A word of cAuTiOn on powering LEDs:
1) LEDs which draw 20mA can be pushed to about 25mA, but doing so will decrease thier life; you should NEVER push them at currents higher than this as they will overheat & burn out.
2) LEDs have an exponential relationship of Voltage to Current. This means that when you go from 3.3V to 3.35V, you will go from 20mA to say 25mA; at 3.4V however, they may pull close to 40mA!!!
3) 78XX series regulators have a minimum required voltage typically 2V higher than their output voltage. This means that a 7805 requires around 7V to run, and a 7810 requires about 12V to operate.
4) 78XX regulators disippate the extra voltage as heat... this means that they can get HOT when driving several groups of LEDs, and therefore require a medium to large heatsink to operate.
Shown here are the pin configurations for standard 3mm & 5mm (T1 & T1 3/4) LEDs, 78XX regulators, and a schematic of the system I used for my dome light.
NOTE: several groups of 3 LEDs may be connected to a single regulator, each group would connect to ground and then to the regulator. The limit is determined by the current handling of the regulator. (a 2A regulator can power a maximum of 100 groups each pulling 20mA)
As a note, I purchase my LEDs bulk through an Ebay seller from China.. high brightness LEDs cost about $0.25 purchased in quantities of 50 or more.
^^ Good explanation of a voltage regulator. This is what I was talking about in the psot I made previous.
They are much more reliable then resistors. And will always give you the steady output voltage they are rated for.
A few things that arent described very well in the diagram...
-- The center pin of the regulator (ground) is also that top tab.

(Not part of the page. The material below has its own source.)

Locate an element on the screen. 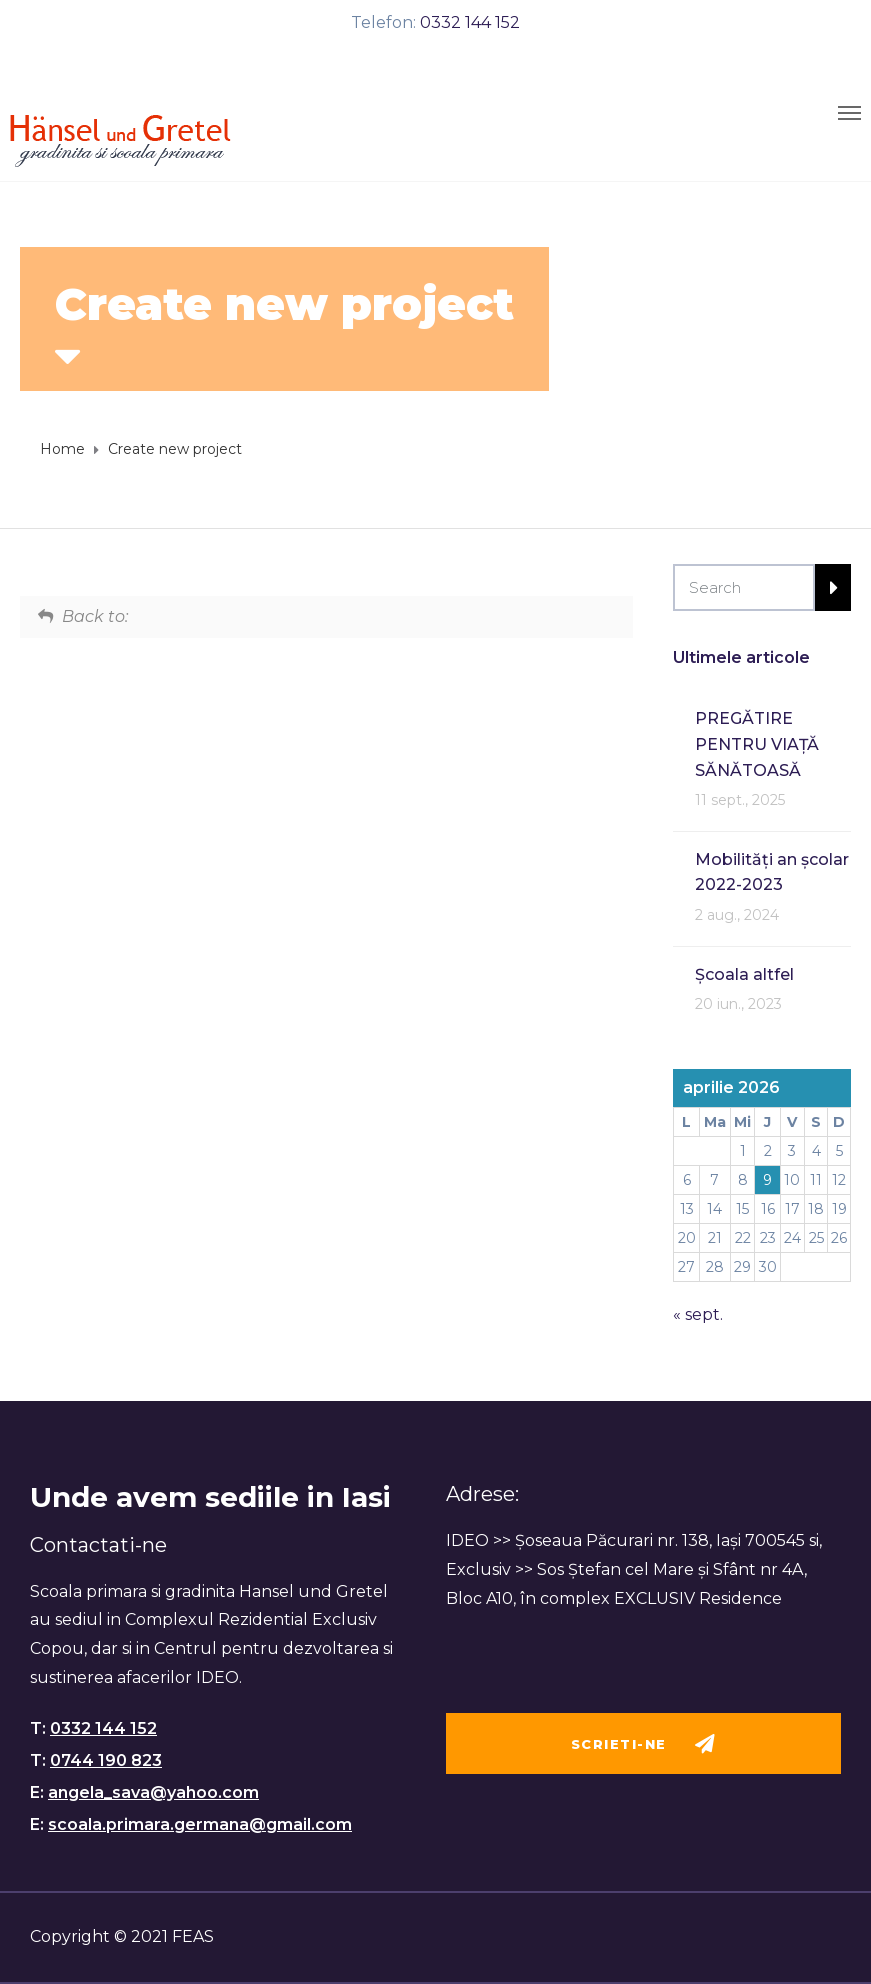 The width and height of the screenshot is (871, 1984). « sept. is located at coordinates (698, 1314). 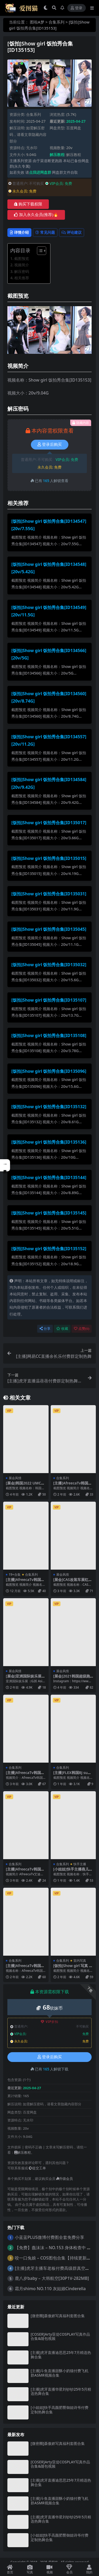  Describe the element at coordinates (48, 858) in the screenshot. I see `[饭拍]Show girl 饭拍秀合集[ID135015]` at that location.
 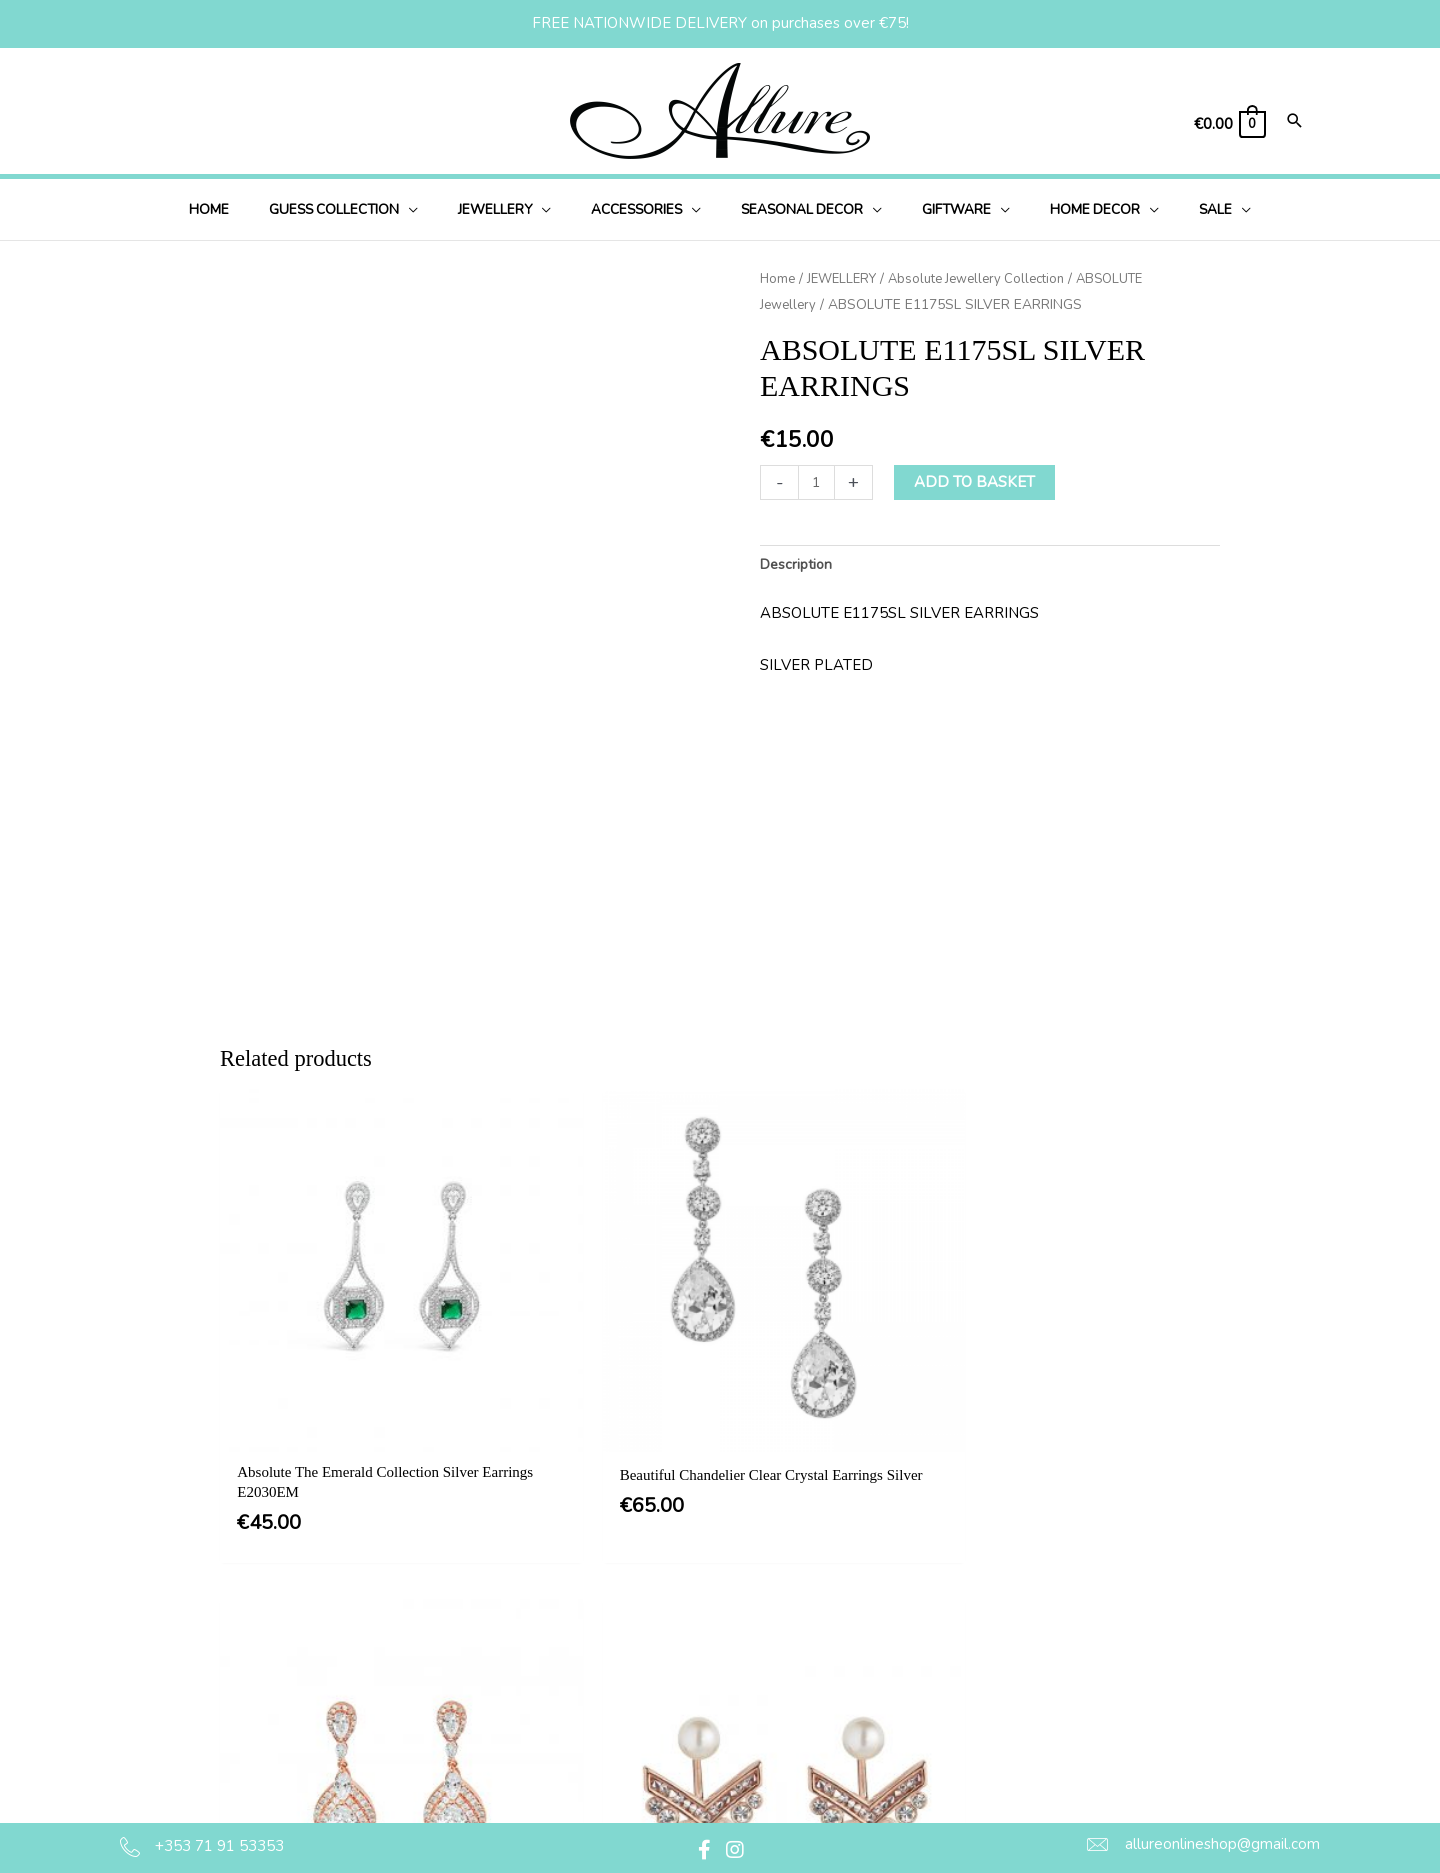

I know he has this labeld but it may be unclear to some people. That top tab (with the hole in it) is also ground. If you have this tab connected to your cars frame for example, it will ground the regulator and the center pin is not needed. If you do this, do make sure you are using your cars power source for this circuit (i dont see why you woulnd't be, jsut thought id mention it).
Also, this tab is where to connect an extended heat sink that is much recommended. Any peice of metal will do. I would recommend a peice about the size of a baseball card, unless you are mounting to your car... your car will make a big enough heatsink
-- The diagram shows a diode on the ground of the voltage regulator to give you an increase in voltage. In my opinion... If you have 5 volt LEDs with a 5 volt voltage regulatr... you probably DONT want those extra .5 volts. Just watch what you're doing and addapt to your application.
And as he said, LEDs on EBAY are CHEAP!!!! My friend made is own LED underbodies... 5,000 5volt high-output red LEDS cost him $12.46, including shipping.